** Task description **
Lines with the word "namenjen" in them must be copied from the records below.

** Records excerpted from a collection **

▼▼▼

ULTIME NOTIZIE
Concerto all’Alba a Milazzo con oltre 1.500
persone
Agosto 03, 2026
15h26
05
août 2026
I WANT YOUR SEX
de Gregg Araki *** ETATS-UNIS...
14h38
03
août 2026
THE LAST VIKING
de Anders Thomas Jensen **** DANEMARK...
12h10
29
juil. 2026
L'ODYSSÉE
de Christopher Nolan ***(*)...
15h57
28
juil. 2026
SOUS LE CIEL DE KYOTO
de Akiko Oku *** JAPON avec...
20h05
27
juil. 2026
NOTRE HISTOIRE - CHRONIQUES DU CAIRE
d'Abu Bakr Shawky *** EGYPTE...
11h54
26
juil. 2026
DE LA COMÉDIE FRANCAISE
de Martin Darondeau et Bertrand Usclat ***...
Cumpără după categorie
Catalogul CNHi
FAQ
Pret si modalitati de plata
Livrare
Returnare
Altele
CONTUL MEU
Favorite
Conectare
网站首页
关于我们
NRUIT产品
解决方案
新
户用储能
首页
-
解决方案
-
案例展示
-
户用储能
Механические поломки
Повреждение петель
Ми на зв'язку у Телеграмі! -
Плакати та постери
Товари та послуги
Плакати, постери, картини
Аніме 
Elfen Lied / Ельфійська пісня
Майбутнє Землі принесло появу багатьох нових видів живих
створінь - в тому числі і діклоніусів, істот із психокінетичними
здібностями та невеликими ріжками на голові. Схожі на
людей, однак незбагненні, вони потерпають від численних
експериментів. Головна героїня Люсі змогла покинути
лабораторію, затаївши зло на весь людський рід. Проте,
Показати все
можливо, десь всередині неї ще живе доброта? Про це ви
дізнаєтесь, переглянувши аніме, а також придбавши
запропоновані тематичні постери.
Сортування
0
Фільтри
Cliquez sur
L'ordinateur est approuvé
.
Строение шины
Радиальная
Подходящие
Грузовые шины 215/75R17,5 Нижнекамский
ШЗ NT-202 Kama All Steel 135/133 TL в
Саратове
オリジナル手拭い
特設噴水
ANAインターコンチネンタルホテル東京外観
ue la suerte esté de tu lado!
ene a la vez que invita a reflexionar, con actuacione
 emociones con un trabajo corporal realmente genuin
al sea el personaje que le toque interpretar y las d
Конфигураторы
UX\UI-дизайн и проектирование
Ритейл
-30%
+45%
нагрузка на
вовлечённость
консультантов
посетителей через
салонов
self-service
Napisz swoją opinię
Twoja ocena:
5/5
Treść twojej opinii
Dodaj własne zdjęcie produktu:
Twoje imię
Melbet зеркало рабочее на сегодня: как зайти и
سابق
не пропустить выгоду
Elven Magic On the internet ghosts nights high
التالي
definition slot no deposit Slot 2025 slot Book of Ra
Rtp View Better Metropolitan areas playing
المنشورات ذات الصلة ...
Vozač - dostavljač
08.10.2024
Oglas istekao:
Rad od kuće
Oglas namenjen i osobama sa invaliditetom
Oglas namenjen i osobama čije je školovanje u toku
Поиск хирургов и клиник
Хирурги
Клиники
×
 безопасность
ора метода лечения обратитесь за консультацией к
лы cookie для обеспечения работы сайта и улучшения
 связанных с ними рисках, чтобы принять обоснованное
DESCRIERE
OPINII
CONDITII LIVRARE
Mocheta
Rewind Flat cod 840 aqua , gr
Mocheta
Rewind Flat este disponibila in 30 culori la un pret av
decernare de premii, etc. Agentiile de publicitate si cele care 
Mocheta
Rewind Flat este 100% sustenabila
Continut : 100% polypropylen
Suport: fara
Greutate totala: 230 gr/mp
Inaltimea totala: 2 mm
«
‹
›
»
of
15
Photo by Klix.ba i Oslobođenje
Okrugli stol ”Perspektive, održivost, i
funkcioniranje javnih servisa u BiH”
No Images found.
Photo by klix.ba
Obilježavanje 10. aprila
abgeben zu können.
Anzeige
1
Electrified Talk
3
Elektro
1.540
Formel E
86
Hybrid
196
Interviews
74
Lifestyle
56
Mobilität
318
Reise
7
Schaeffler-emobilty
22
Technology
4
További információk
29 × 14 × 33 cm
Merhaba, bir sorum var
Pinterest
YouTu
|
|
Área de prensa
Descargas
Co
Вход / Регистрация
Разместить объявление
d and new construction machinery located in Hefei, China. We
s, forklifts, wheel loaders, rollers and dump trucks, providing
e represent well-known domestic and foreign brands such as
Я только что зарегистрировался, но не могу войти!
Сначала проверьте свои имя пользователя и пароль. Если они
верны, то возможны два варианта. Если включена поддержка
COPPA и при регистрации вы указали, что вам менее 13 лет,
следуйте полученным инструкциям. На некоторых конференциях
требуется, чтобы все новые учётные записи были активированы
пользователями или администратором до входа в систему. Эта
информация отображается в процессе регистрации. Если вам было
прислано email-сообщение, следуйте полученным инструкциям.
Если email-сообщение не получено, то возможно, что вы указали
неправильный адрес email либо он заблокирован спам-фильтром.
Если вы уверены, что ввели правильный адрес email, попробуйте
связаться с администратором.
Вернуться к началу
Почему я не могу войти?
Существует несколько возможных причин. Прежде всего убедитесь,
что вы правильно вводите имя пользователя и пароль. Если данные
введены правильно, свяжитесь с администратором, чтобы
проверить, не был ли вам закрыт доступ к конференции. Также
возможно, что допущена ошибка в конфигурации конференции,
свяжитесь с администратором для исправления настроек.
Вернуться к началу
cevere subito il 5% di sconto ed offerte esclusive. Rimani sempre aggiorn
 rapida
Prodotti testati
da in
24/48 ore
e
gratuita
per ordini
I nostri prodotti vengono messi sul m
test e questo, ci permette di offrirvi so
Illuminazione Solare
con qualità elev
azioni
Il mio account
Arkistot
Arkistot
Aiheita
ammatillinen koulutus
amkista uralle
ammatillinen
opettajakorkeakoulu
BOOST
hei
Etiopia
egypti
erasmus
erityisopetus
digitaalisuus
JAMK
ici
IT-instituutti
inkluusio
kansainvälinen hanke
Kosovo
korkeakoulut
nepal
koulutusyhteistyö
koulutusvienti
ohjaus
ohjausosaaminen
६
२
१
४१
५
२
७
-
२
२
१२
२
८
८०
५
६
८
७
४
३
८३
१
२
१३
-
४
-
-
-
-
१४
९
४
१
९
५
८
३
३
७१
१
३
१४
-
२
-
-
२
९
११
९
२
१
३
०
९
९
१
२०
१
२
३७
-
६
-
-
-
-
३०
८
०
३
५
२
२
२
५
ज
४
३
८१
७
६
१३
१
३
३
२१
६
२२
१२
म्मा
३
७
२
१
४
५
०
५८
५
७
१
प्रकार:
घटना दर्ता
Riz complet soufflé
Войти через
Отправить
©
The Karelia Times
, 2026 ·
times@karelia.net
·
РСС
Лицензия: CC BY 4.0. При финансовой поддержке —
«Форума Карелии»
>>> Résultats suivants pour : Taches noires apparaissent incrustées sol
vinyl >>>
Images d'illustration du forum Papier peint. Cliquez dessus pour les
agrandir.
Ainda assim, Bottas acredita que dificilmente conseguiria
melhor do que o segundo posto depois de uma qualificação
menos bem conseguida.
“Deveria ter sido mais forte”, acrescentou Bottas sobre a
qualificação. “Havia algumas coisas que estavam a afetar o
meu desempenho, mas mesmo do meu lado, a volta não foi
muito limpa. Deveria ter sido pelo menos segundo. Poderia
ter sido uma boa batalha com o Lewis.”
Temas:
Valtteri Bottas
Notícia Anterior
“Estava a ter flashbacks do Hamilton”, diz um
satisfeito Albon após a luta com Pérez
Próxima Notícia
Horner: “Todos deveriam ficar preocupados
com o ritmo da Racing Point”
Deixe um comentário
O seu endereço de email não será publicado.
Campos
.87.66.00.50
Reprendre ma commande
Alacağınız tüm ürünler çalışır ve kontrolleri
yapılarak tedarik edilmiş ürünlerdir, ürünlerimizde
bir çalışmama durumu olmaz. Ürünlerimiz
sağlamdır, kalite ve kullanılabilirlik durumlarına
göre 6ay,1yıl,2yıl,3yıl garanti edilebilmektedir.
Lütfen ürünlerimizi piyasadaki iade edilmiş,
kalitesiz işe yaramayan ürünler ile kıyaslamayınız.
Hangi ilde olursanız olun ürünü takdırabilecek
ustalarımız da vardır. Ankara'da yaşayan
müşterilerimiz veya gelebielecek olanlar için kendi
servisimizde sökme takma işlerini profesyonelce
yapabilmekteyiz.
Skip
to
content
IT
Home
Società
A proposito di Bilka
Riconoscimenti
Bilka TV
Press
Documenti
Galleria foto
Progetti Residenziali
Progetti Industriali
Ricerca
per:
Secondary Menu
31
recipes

▲▲▲

** Response to the exercise **
Oglas namenjen i osobama sa invaliditetom
Oglas namenjen i osobama čije je školovanje u toku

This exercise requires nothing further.